So much is written about triathletes and their lifestyles, with all the blogs, race sites, magazines, tweets…that I’m sure you think you’ve heard, seen, and read it all. Well, we’re here to tell you there are still some secrets that are yet to be discovered about triathletes…until now, that is. 9 in fact, that even surprised us. But, they can’t keep anything from the triwives for too long!

Here are a few things we recently learned about triathletes that explains a lot…

They were lost in the woods as children during a scout trip and had to survive on bark and acorns. Not willing to give up these “tasty treats” as adults, they discovered the world of nutrition bars. In fact, they keep trying all the bars out there in the hope of replicating that bark/acorn combination. They also find it necessary to hoard them everywhere – kitchen cabinets, backpacks, car consoles, briefcases, jacket pockets…

Their parents dressed them in spandex as kids and so they find it totally acceptable to wear as adults. They were told that super heroes wear spandex as it gives them super human powers. To this day, they wear their spandex proudly and firmly believe it makes them bike faster.


There is even a special group who flaunt their spandex in white. These triathletes have a very positive body image and are not afraid to show it.

Triathletes have at some point in their lives lost their sense of smell, so have no concept that sweat really, really reeks. They are clueless that putting freshly used bike kits or running outfits in the washer and closing the lid brings tears to the eyes of the person who opens said lid.
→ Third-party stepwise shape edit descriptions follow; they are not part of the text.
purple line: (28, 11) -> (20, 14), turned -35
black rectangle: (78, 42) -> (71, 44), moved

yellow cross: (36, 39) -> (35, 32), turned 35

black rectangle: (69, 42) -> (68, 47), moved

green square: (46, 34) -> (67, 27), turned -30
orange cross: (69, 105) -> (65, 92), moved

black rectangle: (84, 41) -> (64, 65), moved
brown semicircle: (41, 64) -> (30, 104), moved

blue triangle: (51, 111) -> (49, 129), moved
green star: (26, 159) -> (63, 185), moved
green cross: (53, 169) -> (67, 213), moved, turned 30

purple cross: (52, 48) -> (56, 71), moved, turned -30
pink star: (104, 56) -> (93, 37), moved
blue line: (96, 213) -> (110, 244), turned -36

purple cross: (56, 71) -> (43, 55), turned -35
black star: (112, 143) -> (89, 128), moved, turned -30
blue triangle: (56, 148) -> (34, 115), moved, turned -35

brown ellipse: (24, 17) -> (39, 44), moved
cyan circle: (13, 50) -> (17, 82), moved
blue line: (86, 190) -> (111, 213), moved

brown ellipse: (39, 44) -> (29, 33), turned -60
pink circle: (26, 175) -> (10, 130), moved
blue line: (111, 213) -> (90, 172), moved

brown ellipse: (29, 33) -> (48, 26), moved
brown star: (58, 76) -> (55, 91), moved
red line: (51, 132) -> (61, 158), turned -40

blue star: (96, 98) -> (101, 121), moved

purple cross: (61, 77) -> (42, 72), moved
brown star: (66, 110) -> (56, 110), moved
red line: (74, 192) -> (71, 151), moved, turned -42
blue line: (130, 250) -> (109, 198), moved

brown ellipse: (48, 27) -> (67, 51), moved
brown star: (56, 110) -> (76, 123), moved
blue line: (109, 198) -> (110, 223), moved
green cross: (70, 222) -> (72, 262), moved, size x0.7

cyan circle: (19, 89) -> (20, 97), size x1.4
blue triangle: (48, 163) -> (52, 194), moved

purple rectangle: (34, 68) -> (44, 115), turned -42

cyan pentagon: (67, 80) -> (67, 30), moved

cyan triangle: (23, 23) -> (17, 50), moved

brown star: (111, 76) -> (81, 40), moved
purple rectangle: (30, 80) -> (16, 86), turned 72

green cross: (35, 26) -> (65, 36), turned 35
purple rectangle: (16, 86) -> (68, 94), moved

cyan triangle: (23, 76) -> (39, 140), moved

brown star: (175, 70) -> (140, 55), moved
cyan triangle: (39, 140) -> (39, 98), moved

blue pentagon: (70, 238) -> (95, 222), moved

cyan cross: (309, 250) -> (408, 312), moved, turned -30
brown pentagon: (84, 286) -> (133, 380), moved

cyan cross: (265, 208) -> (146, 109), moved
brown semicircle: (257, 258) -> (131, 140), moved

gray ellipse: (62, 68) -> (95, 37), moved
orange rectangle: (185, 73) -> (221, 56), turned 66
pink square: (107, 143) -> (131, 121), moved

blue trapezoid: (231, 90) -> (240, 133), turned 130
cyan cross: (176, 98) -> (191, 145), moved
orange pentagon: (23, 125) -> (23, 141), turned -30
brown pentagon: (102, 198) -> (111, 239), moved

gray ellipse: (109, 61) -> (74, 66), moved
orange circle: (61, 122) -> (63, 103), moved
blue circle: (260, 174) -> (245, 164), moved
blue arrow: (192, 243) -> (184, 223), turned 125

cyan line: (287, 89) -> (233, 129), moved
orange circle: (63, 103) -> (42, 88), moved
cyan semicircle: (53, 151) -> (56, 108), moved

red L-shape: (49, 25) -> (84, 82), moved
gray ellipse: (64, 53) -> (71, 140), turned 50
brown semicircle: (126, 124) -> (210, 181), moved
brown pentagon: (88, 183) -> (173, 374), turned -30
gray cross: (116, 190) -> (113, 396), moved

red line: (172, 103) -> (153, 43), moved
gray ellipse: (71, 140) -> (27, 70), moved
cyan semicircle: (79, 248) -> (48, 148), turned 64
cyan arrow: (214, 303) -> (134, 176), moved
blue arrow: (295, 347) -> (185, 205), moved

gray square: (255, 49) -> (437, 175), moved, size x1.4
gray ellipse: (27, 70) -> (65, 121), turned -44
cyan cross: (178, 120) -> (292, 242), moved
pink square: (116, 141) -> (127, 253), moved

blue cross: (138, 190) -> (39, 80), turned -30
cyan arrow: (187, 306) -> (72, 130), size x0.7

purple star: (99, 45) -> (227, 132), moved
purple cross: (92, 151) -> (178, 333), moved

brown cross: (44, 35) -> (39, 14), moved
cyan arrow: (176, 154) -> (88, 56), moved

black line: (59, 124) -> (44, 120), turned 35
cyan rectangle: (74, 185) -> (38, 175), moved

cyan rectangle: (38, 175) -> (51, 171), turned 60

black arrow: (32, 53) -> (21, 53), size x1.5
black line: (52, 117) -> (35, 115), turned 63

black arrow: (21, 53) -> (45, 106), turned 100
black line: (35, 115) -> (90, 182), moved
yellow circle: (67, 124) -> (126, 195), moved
They proudly live by the motto “My sweat doesn’t stink”!

They were raised by parents who believed that anything their child had to say was cute and important, so they believe that when they talk incessantly about triathlons, everyone finds it as adorable and captivating as their parents’ did.

Their parents instilled in them a very strong sense of self, so they are confident and comfortable in their own skin. As a result of this strong identity, however, they never developed the ability to see themselves through other’s eyes and as a consequence, think they can do no wrong in the fashion department. Most people beg to differ.



They were constantly harassed as children with such things as having their pants pulled down and bathroom doors opened, so have lost all sense of shame about bodily functions and displays of modesty. No explanation needed here or probably wanted…

They have a condition that renders them unable to assess time. It tends to pass very quickly for them and they have no concept of how long a 6 hour bike ride actually is. Hence, they believe that being gone from the family for that long of time is totally acceptable and don’t understand when said family is upset.

They never had to put their toys away as kids, so apply the same principle to their tri gear. They see nothing wrong with having bikes, tools, towels, shoes, water bottles…scattered all over the house, including the dining room.


No one ever told them that as adults they can stay up late if they want and don’t need to be in bed by 9pm. They still believe in the adage, early to bed early to rise makes a man healthy, wealthy, and wise, only their version is early to bed early to rise makes a triathlete fit and fast. But, their partner’s have a very different version; early to bed early to rise makes a triathlete boring and annoying.

They never outgrew their love of koolaid, so gulp sport drinks – the adult equivalent – with abandon. Afterall, they do come in lemon lime, orange, and berry flavors, right?

We also figured out how they got into the sport of triathlon in the first place, but that’s literally a whole other story coming soon. Who knew????